What to do:
Copy each line below exactly as it appears. Pictures are to be omitted.

Data excerpts:
· · · · ·

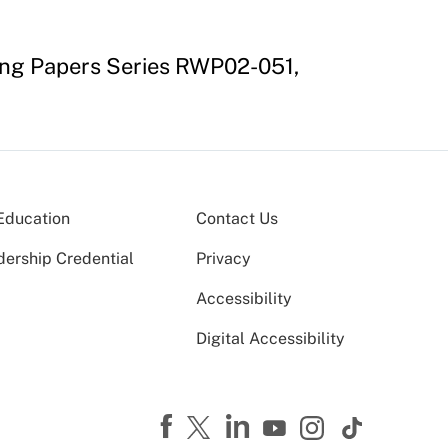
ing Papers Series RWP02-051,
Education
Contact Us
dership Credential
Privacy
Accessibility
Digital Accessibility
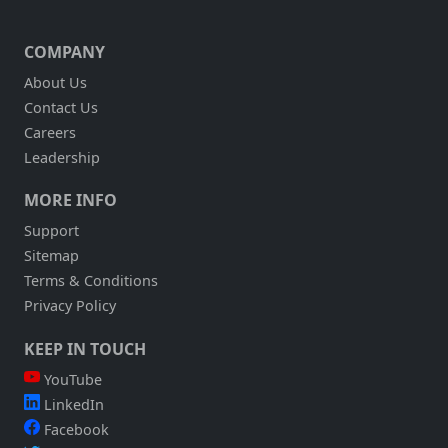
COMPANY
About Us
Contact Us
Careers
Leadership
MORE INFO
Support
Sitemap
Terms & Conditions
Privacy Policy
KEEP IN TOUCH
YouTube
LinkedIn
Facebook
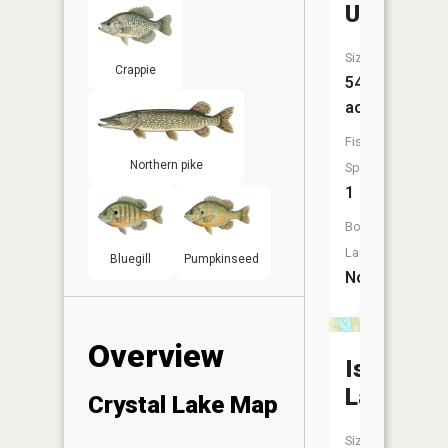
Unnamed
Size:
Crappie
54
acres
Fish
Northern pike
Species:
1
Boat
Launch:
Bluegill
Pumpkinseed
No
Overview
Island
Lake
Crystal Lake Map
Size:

· · · · ·

Task output:
ing Papers Series RWP02-051,
Education
Contact Us
dership Credential
Privacy
Accessibility
Digital Accessibility
COMPANY
About Us
Contact Us
Careers
Leadership
MORE INFO
Support
Sitemap
Terms & Conditions
Privacy Policy
KEEP IN TOUCH
YouTube
LinkedIn
Facebook
Unnamed
Size:
Crappie
54
acres
Fish
Northern pike
Species:
1
Boat
Launch:
Bluegill
Pumpkinseed
No
Overview
Island
Lake
Crystal Lake Map
Size:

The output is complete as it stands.